Virtual Pipelining allows you to modify and transform your data for either real-time access for use in down-stream analytic tools, or as a migration tool to move data from source to target. Scenarios for using Virtual Pipeline might be when you want to:
- make structural changes,
- join across multiple clouds and databases,
- create calculated fields,
- run data quality checks,
- migrate data from source to target, or
- provide real-time access to pipeline source systems
On the top of the screen, it is the navigation bar. Data Sources are listed on the left-hand side while the data pipeline design panel is one the right-hand side.

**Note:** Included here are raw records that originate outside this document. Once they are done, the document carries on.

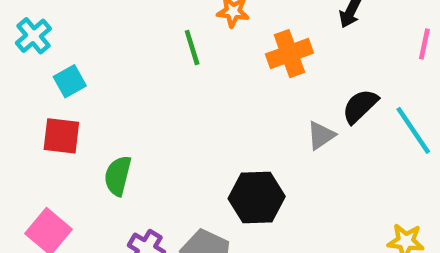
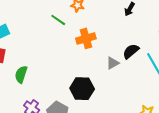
green line: (192, 48) -> (58, 20), turned -42
orange cross: (289, 54) -> (86, 38), moved

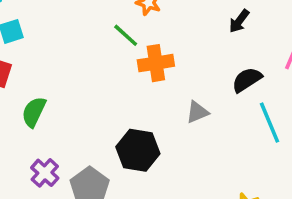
green line: (58, 20) -> (126, 35), moved
black semicircle: (131, 51) -> (247, 80), moved

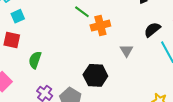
gray triangle: (197, 112) -> (126, 51), turned -32

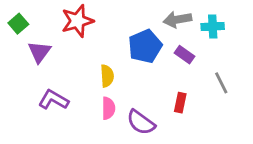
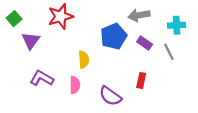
cyan cross: (213, 27) -> (177, 25), moved
gray line: (221, 83) -> (169, 52), moved
pink semicircle: (108, 108) -> (75, 85), moved

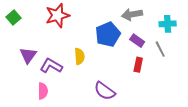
purple triangle: (31, 41) -> (28, 55), moved
purple L-shape: (42, 78) -> (51, 66), moved
red rectangle: (141, 81) -> (138, 65), moved
pink semicircle: (75, 85) -> (43, 91), moved

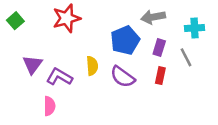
purple rectangle: (137, 41) -> (159, 48), turned 72
purple semicircle: (105, 91) -> (123, 77), moved

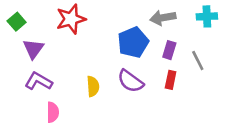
cyan cross: (195, 28) -> (207, 16), moved
purple triangle: (32, 65) -> (33, 49), moved
yellow semicircle: (92, 66) -> (93, 86), moved
purple L-shape: (59, 77) -> (39, 81), moved

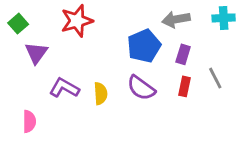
gray line: (198, 60) -> (215, 78), moved
purple L-shape: (39, 81) -> (64, 88), moved
pink semicircle: (53, 112) -> (29, 121), moved

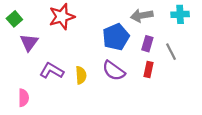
gray line: (215, 78) -> (171, 52), moved

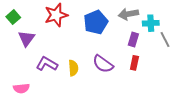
cyan cross: (180, 14) -> (151, 23), moved
blue pentagon: (116, 37) -> (96, 22), moved
gray line: (171, 52) -> (165, 39), moved
pink semicircle: (23, 98) -> (21, 88), turned 84

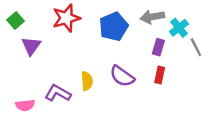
cyan cross: (151, 23) -> (179, 28), turned -35
purple L-shape: (47, 64) -> (58, 93), moved

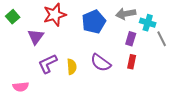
cyan cross: (179, 28) -> (148, 23), turned -35
purple triangle: (31, 46) -> (36, 37), moved
purple L-shape: (58, 93) -> (48, 64), moved, turned -55

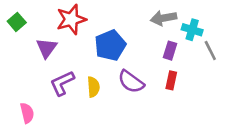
blue pentagon: (94, 22) -> (110, 45), moved
pink semicircle: (21, 87) -> (27, 113), turned -98

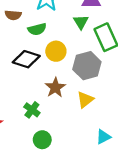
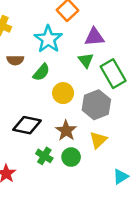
green semicircle: (37, 29) -> (41, 72), turned -30
black diamond: (26, 59) -> (27, 125), moved
green circle: (42, 140) -> (71, 157), moved

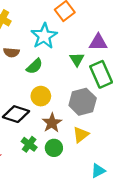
purple triangle: (94, 37) -> (98, 42), moved
yellow circle: (63, 93) -> (41, 96), moved

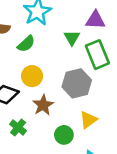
yellow triangle: (81, 135) -> (88, 120), moved
green circle: (54, 148) -> (64, 135), moved

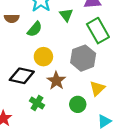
green triangle: (72, 38) -> (66, 15), moved

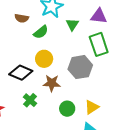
brown star: (56, 81) -> (52, 83), turned 30
yellow triangle: (97, 88) -> (92, 107), moved

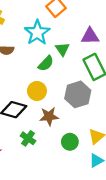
green semicircle: (41, 32) -> (46, 63), moved

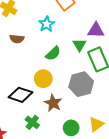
cyan star: (37, 33) -> (47, 24), size x0.7
green triangle: (62, 49) -> (79, 45), moved
brown star: (49, 116) -> (53, 103), turned 30

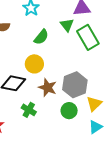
gray hexagon: (81, 84) -> (75, 85), moved

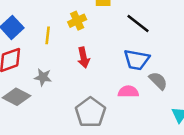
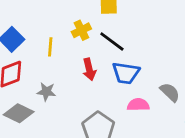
black line: (138, 23) -> (112, 42), moved
blue trapezoid: (137, 60) -> (126, 73), moved

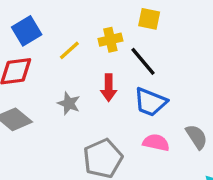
yellow line: (50, 47) -> (69, 50), turned 30
gray star: (46, 92) -> (69, 103), moved

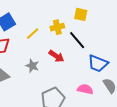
red arrow: (109, 88) -> (56, 56), turned -56
blue trapezoid: (150, 102) -> (98, 63), moved

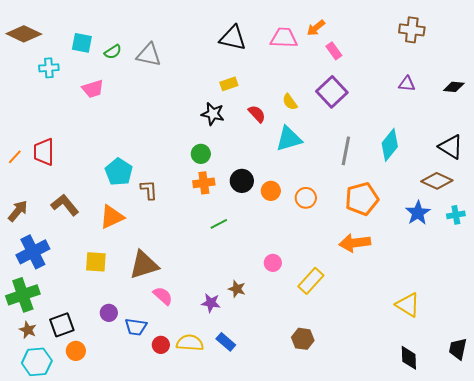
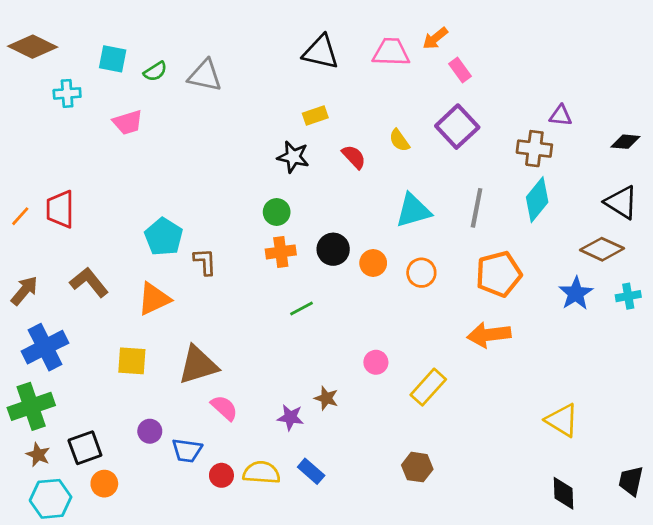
brown cross: (412, 30) -> (534, 149), moved
black diamond: (454, 87) -> (625, 142), moved
cyan triangle: (289, 139) -> (413, 211), moved

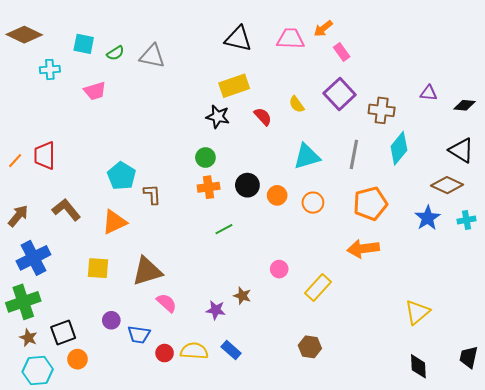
yellow rectangle: (315, 115) -> (234, 86), size x1.6
purple triangle: (561, 115) -> (429, 93), moved
brown cross: (534, 149) -> (382, 110), moved
yellow triangle: (562, 420) -> (417, 312), turned 48

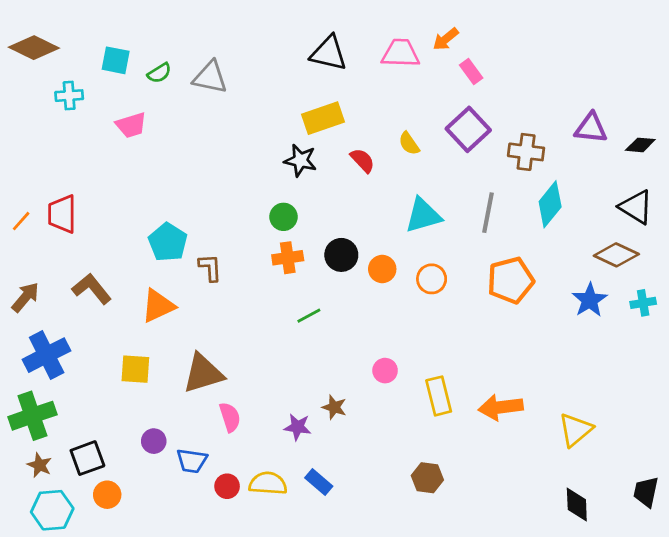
purple triangle: (429, 93) -> (591, 128), size x1.4
orange arrow: (363, 249) -> (501, 407), moved
yellow rectangle: (318, 288) -> (439, 396), turned -56
pink semicircle: (167, 303) -> (230, 417), turned 30

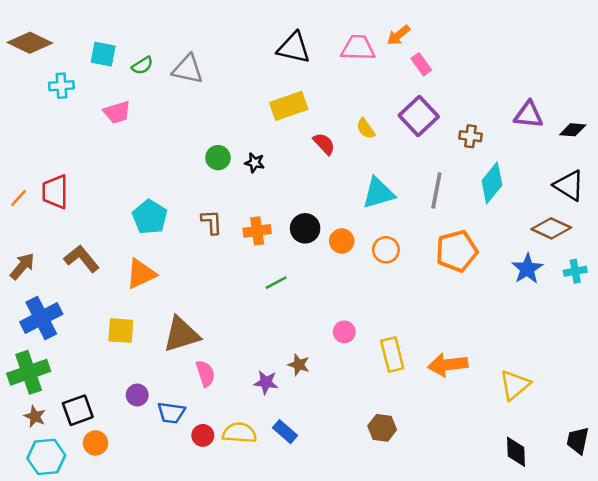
brown cross: (526, 152) -> (470, 136), size x0.7
black star: (300, 160) -> (255, 163), moved, size x0.7
green circle: (283, 217) -> (218, 158), moved
brown L-shape: (210, 268) -> (212, 222), moved

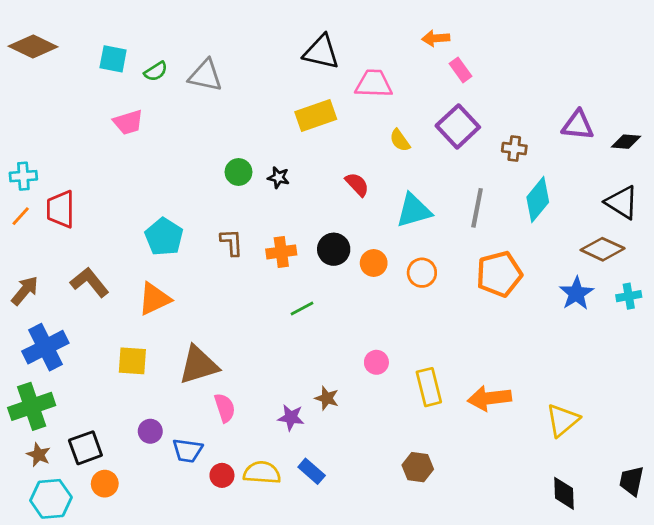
orange arrow: (399, 35) -> (436, 38), turned 35
pink trapezoid: (358, 48) -> (374, 84), moved
cyan cross: (61, 86) -> (23, 176), moved
red semicircle: (324, 144) -> (357, 184), moved

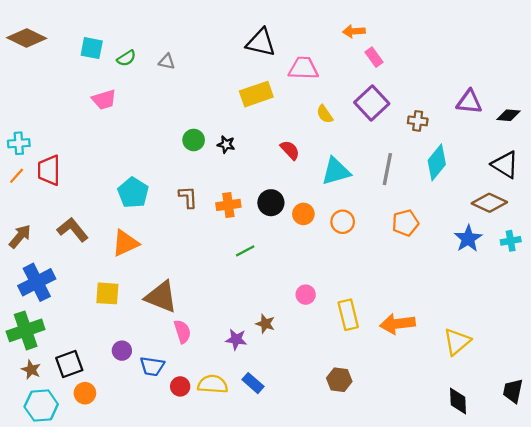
gray triangle: (205, 75) -> (167, 62), size x0.6
orange pentagon: (499, 274) -> (405, 223), size x0.7
brown triangle: (199, 365) -> (161, 297), turned 39

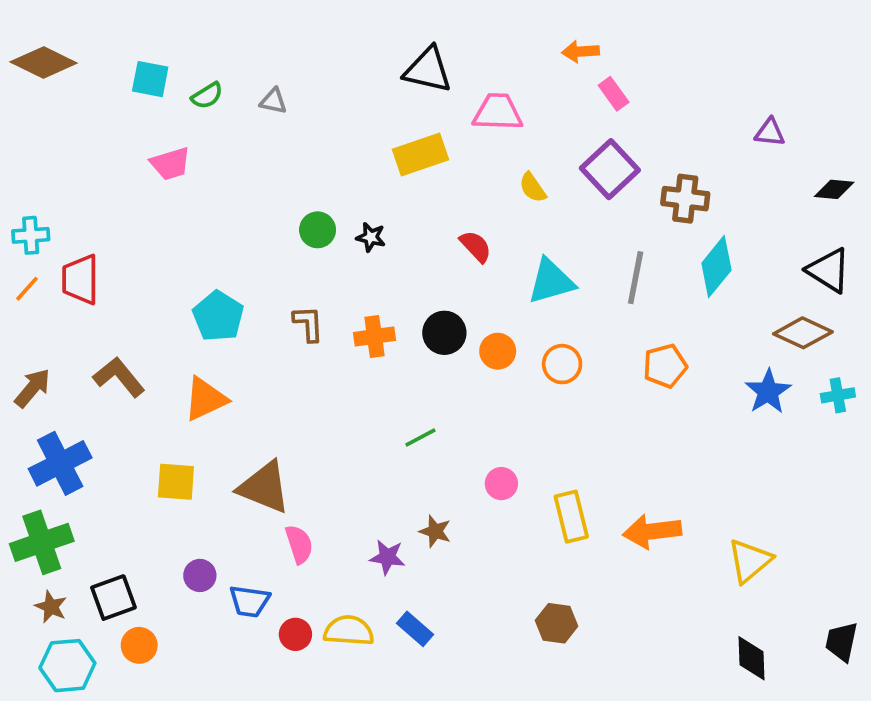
purple triangle: (469, 102) -> (770, 132), moved, size x0.7
brown cross: (418, 121) -> (685, 199), size x1.4
green line: (245, 251) -> (420, 438), moved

There are two tabs on the top of left panel, Data Sources & Data Pipeline.
Left panel tabs
Data Sources Tab
The default tab of the left panel is the Data Sources Tab, listed here are 3 different types of datasources, namely, Physical, Logical and Streaming Datasources.
3 types of Data Sources
Endusers can use the button on the right end to expand / collapse the list of datasources. By default those 3 datasource lists are all expanded.
Buttons to expand / collapse
Data Pipelines Tab
The structure of Data Pipeline is two-hierarchy, similar as Datasources (database - table). At first, there are Pipeline Containers. By clicking the name of container, enduser will see the Pipelines inside each container.
If you want to create a container, click the yellow plus button beside the label Pipeline Containers.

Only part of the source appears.